For sure, it was just a coincidence. Don’t cha think?

On Wednesday at St. Paul’s Xcel Energy Center, Neil Diamond, 76, brought his 50th anniversary concert tour to Bob Dylan’s home state on what was Dylan’s 76th birthday. And it was 50 years ago that Diamond made his Minnesota debut in — where else? — Duluth, where Dylan was born.

Diamond and Dylan don’t often get mentioned in the same sentence even though their names and songs are certainly familiar to music lovers round the world.

Both Rock Hall of Famers now have distinctively gravelly voices, for better or worse. Both still tour and record. But otherwise they have about as much in common as their best known records from 1966 — Dylan’s landmark and hugely influential album “Blonde on Blonde” and Diamond’s cheesy “Cherry Cherry,” the second song on Wednesday’s set list.

Diamond was in good voice: strong, clear, passionate with very little shouting and oversinging. His voice was as impressive this time as it was two years ago at X, one of the best of his 40-some shows in Minnesota.

But his energy and spirit were lacking. The Bruce Springsteen for the easy-listening set manifested no physicality on Wednesday. And that was a Twin Cities first for the veteran arena crowd-pleaser.

Take it from Marlee Ruane, 86, of Bloomington, who has seen every Diamond concert in the metro since 1972.

“He was barely moving, on his tip toes,” she observed. “He’s so different from two years ago. So skinny. That shirt is hanging on him.”

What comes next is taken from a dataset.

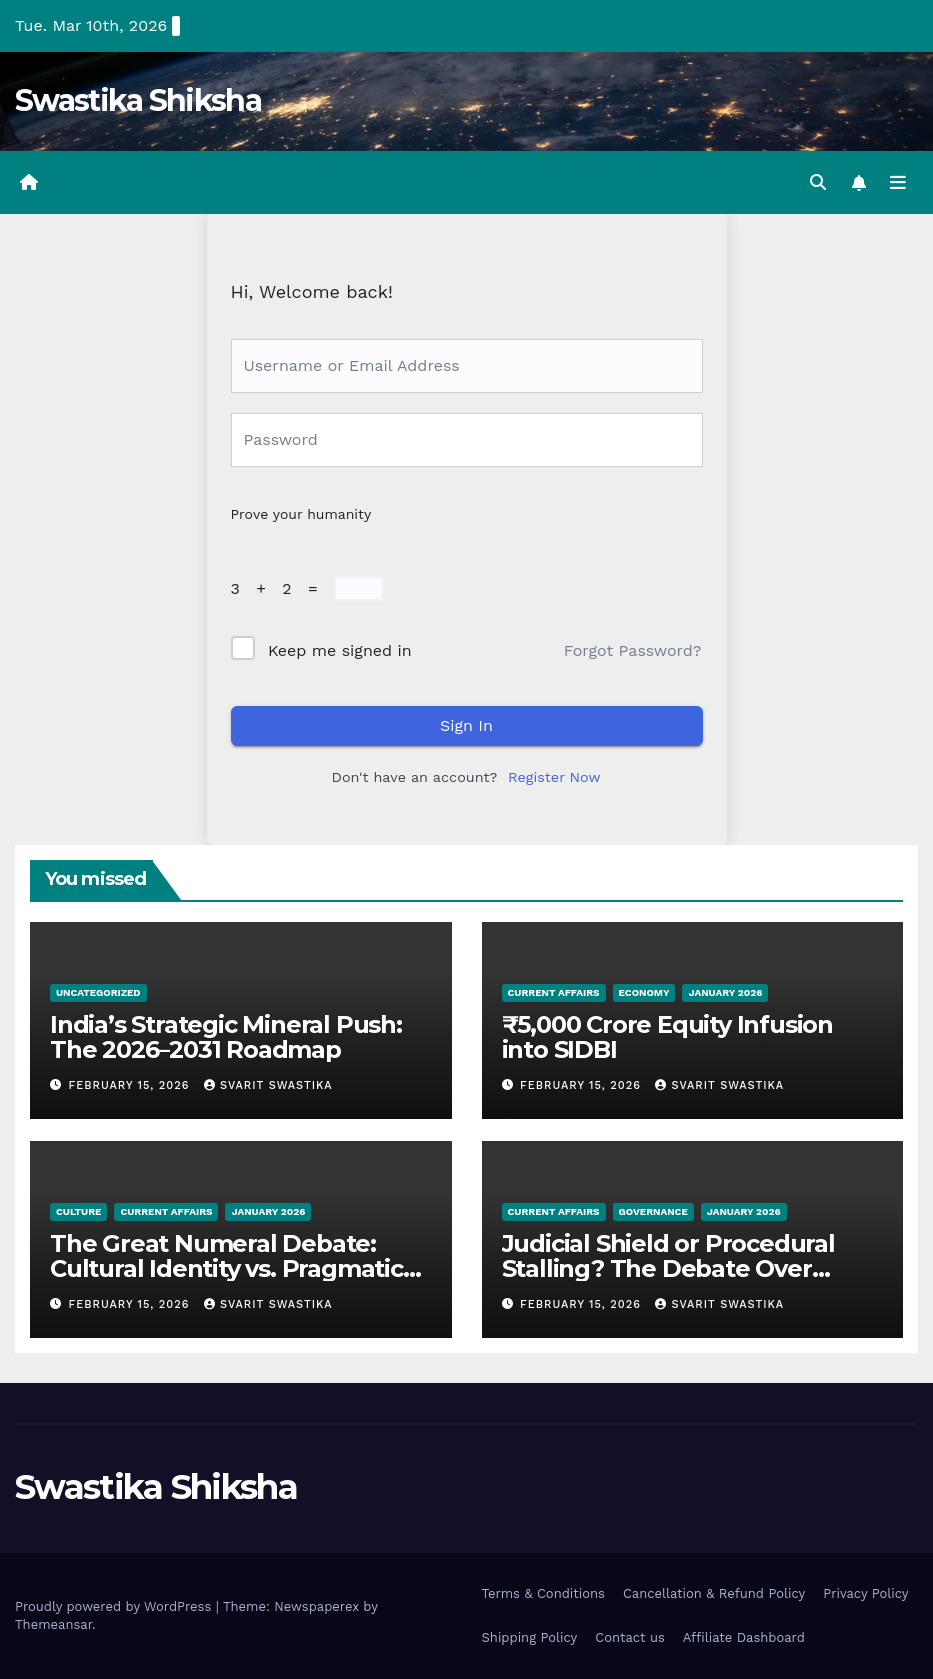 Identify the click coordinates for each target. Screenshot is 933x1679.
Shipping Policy (530, 1637)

Yes, Mr. Forever in Skinny Jeans moved gingerly, as if he’d suddenly aged or was suffering from an injury that impinged movement. Moreover, his face broadcast a Dylanesque perma-pout.

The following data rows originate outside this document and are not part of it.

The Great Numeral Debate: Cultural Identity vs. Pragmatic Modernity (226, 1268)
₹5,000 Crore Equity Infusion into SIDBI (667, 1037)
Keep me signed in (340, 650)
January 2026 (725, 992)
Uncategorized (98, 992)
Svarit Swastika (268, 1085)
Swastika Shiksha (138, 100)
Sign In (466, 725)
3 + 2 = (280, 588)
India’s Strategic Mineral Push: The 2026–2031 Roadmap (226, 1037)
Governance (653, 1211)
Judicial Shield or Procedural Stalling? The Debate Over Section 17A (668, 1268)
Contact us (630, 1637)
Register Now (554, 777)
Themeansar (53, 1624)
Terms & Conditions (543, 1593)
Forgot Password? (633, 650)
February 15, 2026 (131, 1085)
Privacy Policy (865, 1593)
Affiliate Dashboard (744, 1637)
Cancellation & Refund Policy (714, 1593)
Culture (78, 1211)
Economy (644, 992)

Diamond was grimacing as he roared through the festive “Soolaimon.” He looked catatonic on 2008’s “Pretty Amazing Grace,” a happy song about late-in-life love.

During “Beautiful Noise,” he delivered the line “it makes me feel good” with a pained visage. On “I’m a Believer” (the smash he wrote for Monkees in ’67), he growled “I’m in love” with a scowl. Hard to believe that line.

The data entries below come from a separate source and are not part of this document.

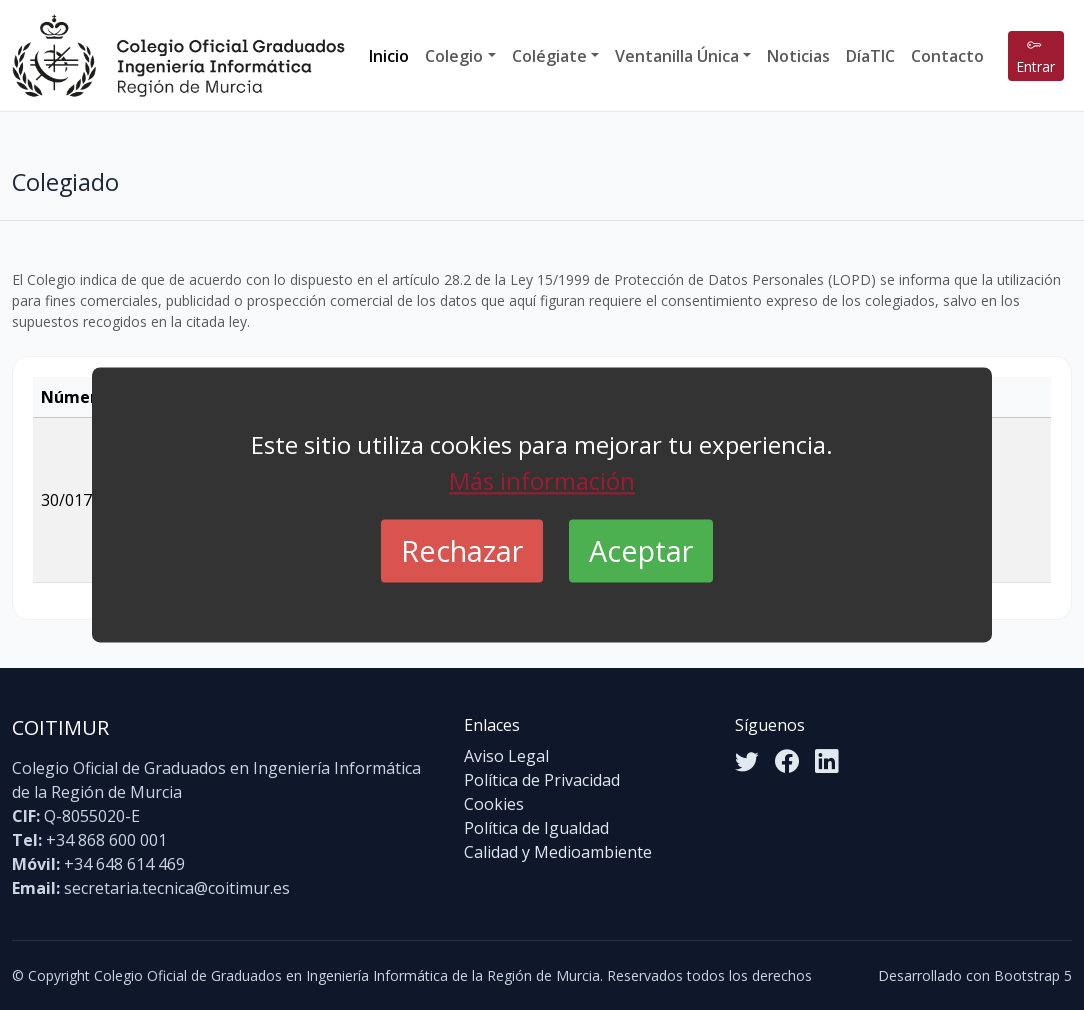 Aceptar (641, 550)
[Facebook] (787, 761)
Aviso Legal (506, 756)
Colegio (454, 56)
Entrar (1035, 56)
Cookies (494, 804)
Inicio (389, 56)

Diamond summoned the passion on “Holly Holy,” which brought the 18,000 fans to their feet.

He got them to sing along to “Sweet Caroline,” the karaoke classic during which he sounded a bit froggy and lacked his usual oomph. But he did manage to finally crack a smile at song’s end.

While “Caroline” may have been a crowd favorite, the highlights in the two-hour show were when the carefully choreographed entertainer went off script. Five songs into the night, he announced that the concert was dedicated to the people of Manchester, England, without mentioning the tragic killings at Ariana Grande’s concert there. Then he delivered “Dry Your Eyes,” which was cast as a slowed-down Irish march.

Also outstanding was “You Don’t Bring Me Flowers,” during which Diamond cannily substituted Larry Klimas’ evocative saxophone for the lines that Barbra Streisand sings on the recorded version. That arrangement changed the texture but not the emotion.

There were some dubious choices in the set list including the 1976 album track “Jungle Time,” which suggested Steve Miller trying to be Bruce Springsteen. There were countless Diamond gems — “Kentucky Woman,” “Shilo,” “Hello Again” among others — that fans might have preferred. But Diamond, like Dylan, has just too many memorable songs in his repertoire.